● Extracted records
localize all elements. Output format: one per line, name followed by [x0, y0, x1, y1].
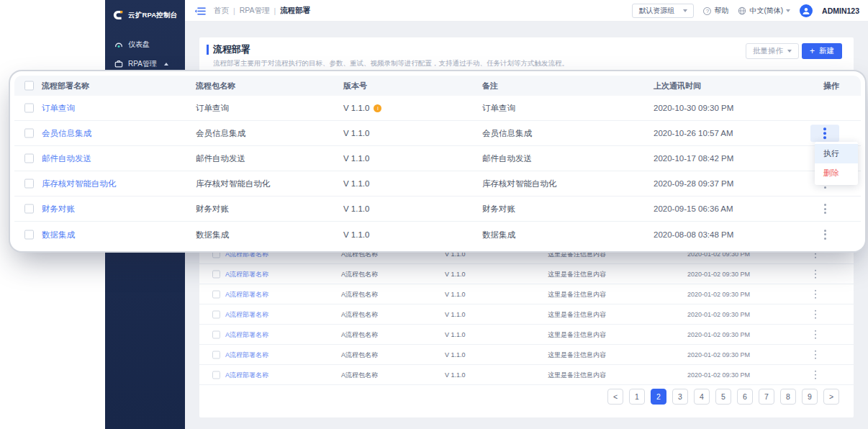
pagination-page-7[interactable]: 7 — [759, 389, 774, 405]
last-communication-time: 2020-01-02 09:30 PM — [687, 311, 750, 318]
version-number: V 1.1.0 — [343, 154, 369, 163]
column-header-remark: 备注 — [482, 81, 498, 91]
package-name: A流程包名称 — [341, 269, 378, 279]
row-actions-button[interactable] — [810, 125, 839, 142]
row-checkbox[interactable] — [212, 310, 220, 318]
language-select[interactable]: 中文(简体) — [738, 6, 790, 16]
package-name: A流程包名称 — [341, 370, 378, 379]
row-actions-button[interactable] — [801, 310, 830, 319]
more-vertical-icon — [815, 269, 817, 279]
select-all-checkbox[interactable] — [24, 81, 34, 91]
deployment-name-link[interactable]: A流程部署名称 — [225, 289, 268, 299]
resource-group-select[interactable]: 默认资源组 — [632, 4, 694, 18]
magnified-table-overlay: 流程部署名称 流程包名称 版本号 备注 上次通讯时间 操作 订单查询订单查询V … — [14, 76, 861, 247]
pagination-page-5[interactable]: 5 — [715, 389, 731, 405]
avatar[interactable] — [800, 4, 813, 17]
row-actions-button[interactable] — [801, 269, 830, 279]
table-row: A流程部署名称A流程包名称V 1.1.0这里是备注信息内容2020-01-02 … — [199, 244, 854, 264]
row-checkbox[interactable] — [212, 330, 220, 338]
deployment-name-link[interactable]: 库存核对智能自动化 — [42, 179, 117, 189]
pagination-page-4[interactable]: 4 — [694, 389, 710, 405]
deployment-name-link[interactable]: A流程部署名称 — [225, 330, 268, 339]
pagination: <123456789> — [607, 389, 839, 405]
title-accent-bar — [207, 45, 209, 55]
sidebar-item-label: RPA管理 — [128, 59, 157, 69]
remark: 这里是备注信息内容 — [548, 350, 606, 359]
row-actions-button[interactable] — [801, 370, 830, 379]
column-header-last-communication: 上次通讯时间 — [654, 81, 701, 91]
row-checkbox[interactable] — [24, 104, 34, 113]
pagination-page-8[interactable]: 8 — [780, 389, 796, 405]
version-number: V 1.1.0 — [343, 129, 369, 137]
breadcrumb-rpa-management[interactable]: RPA管理 — [240, 6, 270, 16]
pagination-prev[interactable]: < — [607, 389, 623, 405]
row-checkbox[interactable] — [212, 371, 220, 379]
deployment-name-link[interactable]: 财务对账 — [42, 204, 75, 214]
app-logo: 云扩RPA控制台 — [113, 9, 177, 21]
package-name: 财务对账 — [196, 204, 229, 214]
deployment-name-link[interactable]: 数据集成 — [42, 229, 75, 240]
deployment-name-link[interactable]: 邮件自动发送 — [42, 153, 91, 164]
deployment-name-link[interactable]: A流程部署名称 — [225, 310, 268, 319]
sidebar-item-dashboard[interactable]: 仪表盘 — [114, 40, 150, 50]
row-actions-button[interactable] — [801, 249, 830, 258]
row-actions-button[interactable] — [810, 230, 839, 240]
pagination-page-3[interactable]: 3 — [672, 389, 688, 405]
row-actions-button[interactable] — [801, 289, 830, 299]
pagination-page-1[interactable]: 1 — [629, 389, 645, 405]
row-actions-button[interactable] — [801, 350, 830, 359]
batch-actions-label: 批量操作 — [753, 46, 783, 56]
last-communication-time: 2020-09-15 06:36 AM — [654, 204, 733, 213]
row-actions-button[interactable] — [810, 204, 839, 214]
row-actions-button[interactable] — [801, 330, 830, 339]
menu-collapse-icon[interactable] — [194, 6, 206, 19]
menu-item-delete[interactable]: 删除 — [815, 163, 858, 183]
deployment-name-link[interactable]: A流程部署名称 — [225, 350, 268, 359]
pagination-page-2[interactable]: 2 — [651, 389, 666, 405]
deployment-name-link[interactable]: 会员信息集成 — [42, 128, 91, 139]
new-deployment-label: 新建 — [819, 46, 834, 56]
row-checkbox[interactable] — [24, 154, 34, 163]
deployment-name-link[interactable]: A流程部署名称 — [225, 249, 268, 258]
version-alert-icon: i — [374, 104, 381, 112]
page-title: 流程部署 — [213, 43, 250, 56]
new-deployment-button[interactable]: + 新建 — [802, 43, 842, 59]
deployment-name-link[interactable]: 订单查询 — [42, 103, 75, 114]
pagination-page-6[interactable]: 6 — [737, 389, 753, 405]
row-checkbox[interactable] — [24, 230, 34, 239]
more-vertical-icon — [815, 289, 817, 299]
row-checkbox[interactable] — [212, 270, 220, 278]
deployment-name-link[interactable]: A流程部署名称 — [225, 269, 268, 279]
topbar: 首页 | RPA管理 | 流程部署 默认资源组 ? 帮助 — [185, 0, 868, 22]
version-number: V 1.1.0 — [343, 179, 369, 188]
menu-item-execute[interactable]: 执行 — [815, 144, 858, 163]
package-name: A流程包名称 — [341, 249, 378, 258]
column-header-deployment-name: 流程部署名称 — [42, 81, 89, 91]
sidebar-item-rpa-management[interactable]: RPA管理 — [114, 59, 168, 69]
remark: 财务对账 — [482, 204, 515, 214]
row-checkbox[interactable] — [212, 290, 220, 298]
row-checkbox[interactable] — [212, 250, 220, 258]
last-communication-time: 2020-09-28 09:37 PM — [654, 179, 733, 188]
help-button[interactable]: ? 帮助 — [703, 6, 728, 16]
row-actions-menu: 执行 删除 — [815, 142, 858, 185]
row-checkbox[interactable] — [24, 204, 34, 214]
more-vertical-icon — [824, 204, 826, 214]
deployment-name-link[interactable]: A流程部署名称 — [225, 370, 268, 379]
row-checkbox[interactable] — [212, 351, 220, 358]
table-header-row: 流程部署名称 流程包名称 版本号 备注 上次通讯时间 操作 — [14, 76, 861, 96]
package-name: 数据集成 — [196, 229, 229, 240]
pagination-page-9[interactable]: 9 — [802, 389, 818, 405]
remark: 这里是备注信息内容 — [548, 370, 606, 379]
sidebar-item-label: 仪表盘 — [128, 40, 150, 50]
breadcrumb-home[interactable]: 首页 — [214, 6, 229, 16]
batch-actions-button[interactable]: 批量操作 — [746, 43, 799, 59]
row-checkbox[interactable] — [24, 179, 34, 189]
last-communication-time: 2020-01-02 09:30 PM — [687, 331, 750, 338]
version-number: V 1.1.0i — [343, 104, 381, 112]
remark: 这里是备注信息内容 — [548, 249, 606, 258]
column-header-package-name: 流程包名称 — [196, 81, 235, 91]
pagination-next[interactable]: > — [823, 389, 839, 405]
overlay-table-body: 订单查询订单查询V 1.1.0i订单查询2020-10-30 09:30 PM会… — [14, 96, 861, 247]
row-checkbox[interactable] — [24, 129, 34, 138]
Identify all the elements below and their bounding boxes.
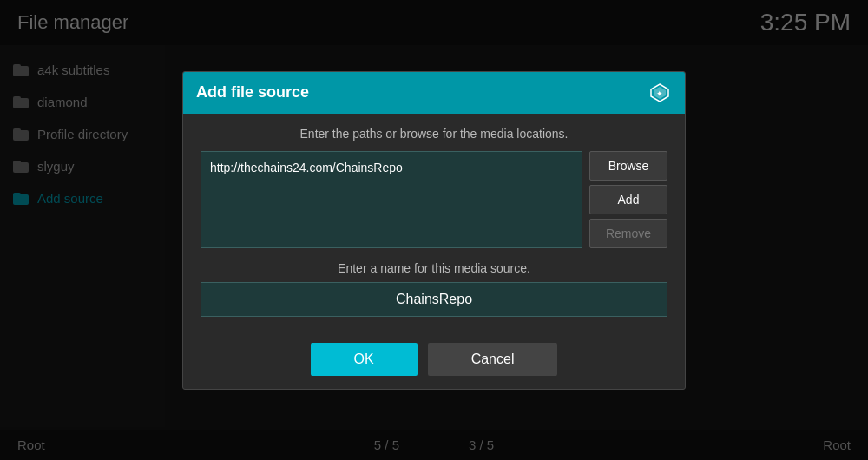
dialog-header: Add file source ✦ xyxy=(183,72,685,114)
dialog-body: Enter the paths or browse for the media … xyxy=(183,114,685,330)
path-instruction: Enter the paths or browse for the media … xyxy=(201,127,667,141)
action-buttons: Browse Add Remove xyxy=(589,151,667,248)
dialog-overlay: Add file source ✦ Enter the paths or bro… xyxy=(0,0,868,460)
path-value: http://thechains24.com/ChainsRepo xyxy=(210,161,403,174)
kodi-icon: ✦ xyxy=(648,81,672,105)
ok-button[interactable]: OK xyxy=(311,343,418,376)
path-input-area[interactable]: http://thechains24.com/ChainsRepo xyxy=(201,151,582,248)
dialog-title: Add file source xyxy=(196,83,309,102)
cancel-button[interactable]: Cancel xyxy=(428,343,558,376)
dialog-footer: OK Cancel xyxy=(183,330,685,389)
browse-button[interactable]: Browse xyxy=(589,151,667,181)
name-instruction: Enter a name for this media source. xyxy=(201,261,667,275)
svg-text:✦: ✦ xyxy=(656,89,663,98)
source-name-input[interactable] xyxy=(201,282,667,317)
add-button[interactable]: Add xyxy=(589,185,667,214)
remove-button[interactable]: Remove xyxy=(589,219,667,248)
add-file-source-dialog: Add file source ✦ Enter the paths or bro… xyxy=(182,71,686,390)
path-row: http://thechains24.com/ChainsRepo Browse… xyxy=(201,151,667,248)
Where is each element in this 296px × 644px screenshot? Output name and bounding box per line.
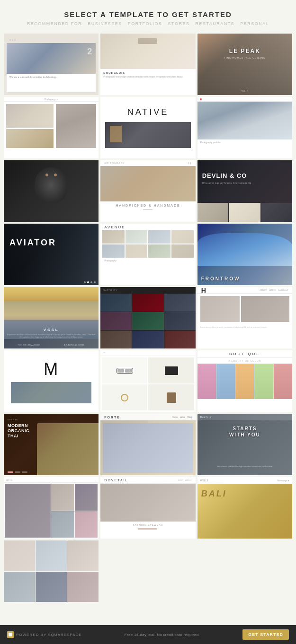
avenue-img-5 bbox=[102, 244, 125, 258]
dovetail-header: DOVETAIL SHOP ABOUT bbox=[100, 477, 195, 484]
devlin-sub: Wherever Luxury Meets Craftsmanship bbox=[202, 182, 251, 184]
powered-by-text: POWERED BY SQUARESPACE bbox=[16, 633, 82, 637]
hill-nav-dot bbox=[200, 98, 202, 100]
aviator-content: AVIATOR bbox=[9, 238, 56, 248]
devlin-prod-2 bbox=[229, 203, 260, 222]
sg-bag bbox=[167, 392, 176, 403]
template-card-native[interactable]: NATIVE bbox=[100, 97, 195, 158]
subtitle-prefix: RECOMMENDED FOR bbox=[27, 21, 82, 26]
h-nav-1: ABOUT bbox=[260, 289, 267, 291]
template-card-dog[interactable] bbox=[4, 160, 99, 222]
filter-restaurants[interactable]: RESTAURANTS bbox=[195, 21, 234, 26]
thai-title: MODERN ORGANIC THAI bbox=[8, 423, 34, 438]
starts-body: We connect local food through outreach, … bbox=[201, 465, 288, 468]
avenue-img-7 bbox=[148, 244, 170, 258]
filter-personal[interactable]: PERSONAL bbox=[240, 21, 269, 26]
forte-logo: FORTE bbox=[104, 416, 120, 419]
adirondack-header: ADIRONDACK 11 bbox=[100, 160, 195, 166]
template-card-aviator[interactable]: AVIATOR bbox=[4, 224, 99, 285]
wesley-title: WESLEY bbox=[103, 289, 118, 292]
template-card-portfolio[interactable]: BOURGEOIS Photography and design portfol… bbox=[100, 34, 195, 95]
template-card-starts[interactable]: Bedford STARTSWITH YOU We connect local … bbox=[197, 414, 292, 475]
template-card-dovetail[interactable]: DOVETAIL SHOP ABOUT FASHION EYEWEAR bbox=[100, 477, 195, 539]
template-card-gallery[interactable]: SKYE bbox=[4, 477, 99, 539]
galapagos-img2 bbox=[6, 129, 54, 148]
boutique-clothes bbox=[197, 364, 292, 399]
forte-nav: Home Work Blog bbox=[172, 416, 191, 418]
boutique-title: BOUTIQUE bbox=[229, 352, 260, 356]
template-card-wesley[interactable]: WESLEY bbox=[100, 287, 195, 348]
takk-dots bbox=[9, 39, 16, 41]
avenue-grid bbox=[100, 230, 195, 258]
thai-footer bbox=[8, 471, 27, 473]
devlin-title: DEVLIN & CO bbox=[202, 172, 247, 179]
avenue-title: AVENUE bbox=[104, 225, 125, 229]
sg-item-3 bbox=[102, 384, 147, 410]
hill-nav bbox=[197, 97, 292, 102]
get-started-button[interactable]: GET STARTED bbox=[242, 629, 289, 640]
portfolio-image bbox=[100, 34, 195, 69]
template-card-vssl[interactable]: VSSL Experience the hues of many words f… bbox=[4, 287, 99, 348]
template-card-thai[interactable]: EVENTS MODERN ORGANIC THAI bbox=[4, 414, 99, 475]
vssl-footer-item-1: FOR RESERVATIONS bbox=[18, 344, 41, 346]
template-card-m[interactable]: M bbox=[4, 350, 99, 412]
dovetail-model bbox=[100, 484, 195, 522]
fashion-img-2 bbox=[36, 540, 67, 571]
sg-lens-right bbox=[125, 369, 132, 373]
thai-dot-2 bbox=[15, 471, 20, 473]
template-card-hill[interactable]: Photography portfolio bbox=[197, 97, 292, 158]
template-card-fashion-gallery[interactable] bbox=[4, 540, 99, 602]
boutique-image bbox=[197, 364, 292, 399]
gallery-sp-3 bbox=[75, 484, 98, 511]
template-card-avenue[interactable]: AVENUE Photography bbox=[100, 224, 195, 285]
galapagos-img1 bbox=[6, 104, 54, 128]
boutique-cloth-5 bbox=[274, 364, 292, 399]
adirondack-line bbox=[143, 209, 152, 209]
frontrow-nav: ← → bbox=[284, 281, 289, 283]
dog-eye-left bbox=[45, 174, 48, 176]
template-card-frontrow[interactable]: FRONTROW ← → bbox=[197, 224, 292, 285]
trial-text: Free 14-day trial. No credit card requir… bbox=[125, 633, 200, 637]
sunglasses-body bbox=[100, 356, 195, 412]
galapagos-left bbox=[4, 102, 56, 158]
template-card-h[interactable]: H ABOUT WORK CONTACT Lorem ipsum dolor s… bbox=[197, 287, 292, 348]
template-card-devlin[interactable]: DEVLIN & CO Wherever Luxury Meets Crafts… bbox=[197, 160, 292, 222]
portfolio-title: BOURGEOIS bbox=[103, 71, 192, 74]
frontrow-wave bbox=[197, 233, 292, 266]
aviator-dot-1 bbox=[84, 281, 86, 283]
template-card-adirondack[interactable]: ADIRONDACK 11 HANDPICKED & HANDMADE bbox=[100, 160, 195, 222]
template-card-wells[interactable]: WELLS Homepage ▾ Bali bbox=[197, 477, 292, 539]
wesley-img-6 bbox=[164, 312, 196, 330]
filter-portfolios[interactable]: PORTFOLIOS bbox=[128, 21, 162, 26]
avenue-img-3 bbox=[148, 230, 170, 244]
takk-image bbox=[7, 43, 96, 74]
sg-wallet bbox=[165, 366, 178, 375]
portfolio-body: BOURGEOIS Photography and design portfol… bbox=[100, 69, 195, 81]
fashion-img-3 bbox=[67, 540, 99, 571]
page-wrapper: SELECT A TEMPLATE TO GET STARTED RECOMME… bbox=[0, 0, 296, 644]
devlin-products bbox=[197, 203, 292, 222]
h-img2 bbox=[241, 296, 289, 322]
fashion-img-6 bbox=[67, 572, 99, 602]
template-card-sunglasses[interactable]: ☰ bbox=[100, 350, 195, 412]
page-header: SELECT A TEMPLATE TO GET STARTED RECOMME… bbox=[0, 0, 296, 32]
filter-stores[interactable]: STORES bbox=[168, 21, 190, 26]
thai-food-image bbox=[37, 423, 99, 475]
template-card-takk[interactable]: We are a successful committed to deliver… bbox=[4, 34, 99, 95]
avenue-img-6 bbox=[126, 244, 148, 258]
aviator-overlay bbox=[4, 224, 99, 285]
fashion-img-1 bbox=[4, 540, 35, 571]
wesley-img-2 bbox=[132, 294, 163, 312]
template-card-forte[interactable]: FORTE Home Work Blog bbox=[100, 414, 195, 475]
dot-3 bbox=[14, 39, 16, 41]
forte-header: FORTE Home Work Blog bbox=[100, 414, 195, 420]
template-card-galapagos[interactable]: Galapagos bbox=[4, 97, 99, 158]
template-card-le-peak[interactable]: LE PEAK FINE HOMESTYLE CUISINE VISIT bbox=[197, 34, 292, 95]
takk-bar bbox=[7, 36, 96, 43]
filter-businesses[interactable]: BUSINESSES bbox=[88, 21, 122, 26]
vssl-footer: FOR RESERVATIONS A NAUTICAL HOME bbox=[4, 344, 99, 346]
template-card-boutique[interactable]: BOUTIQUE A LUXURY OF COLOR bbox=[197, 350, 292, 412]
dovetail-nav-2: ABOUT bbox=[185, 479, 192, 481]
dot-2 bbox=[12, 39, 13, 41]
h-nav-2: WORK bbox=[269, 289, 276, 291]
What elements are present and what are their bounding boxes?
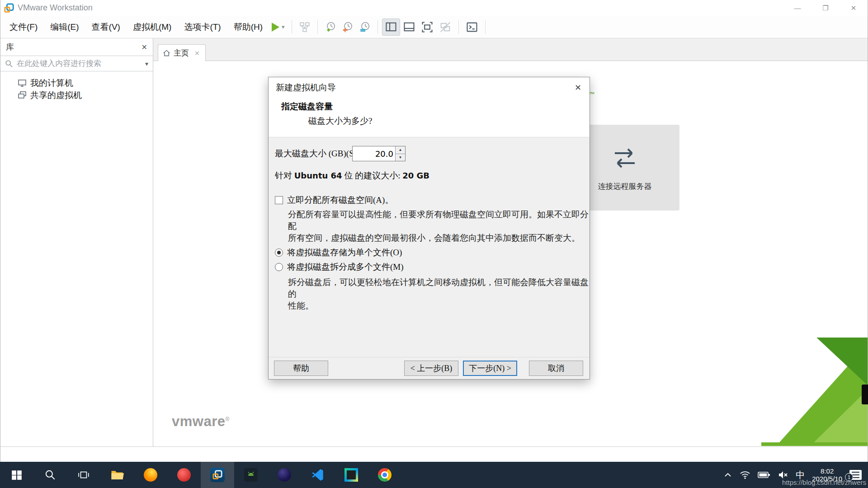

● The problem
Each line above where the word "默认资源组" occurs should be copied out.

● Your response
resource-group-select[interactable]: 默认资源组 — [632, 4, 694, 18]
topbar: 首页 | RPA管理 | 流程部署 默认资源组 ? 帮助 — [185, 0, 868, 22]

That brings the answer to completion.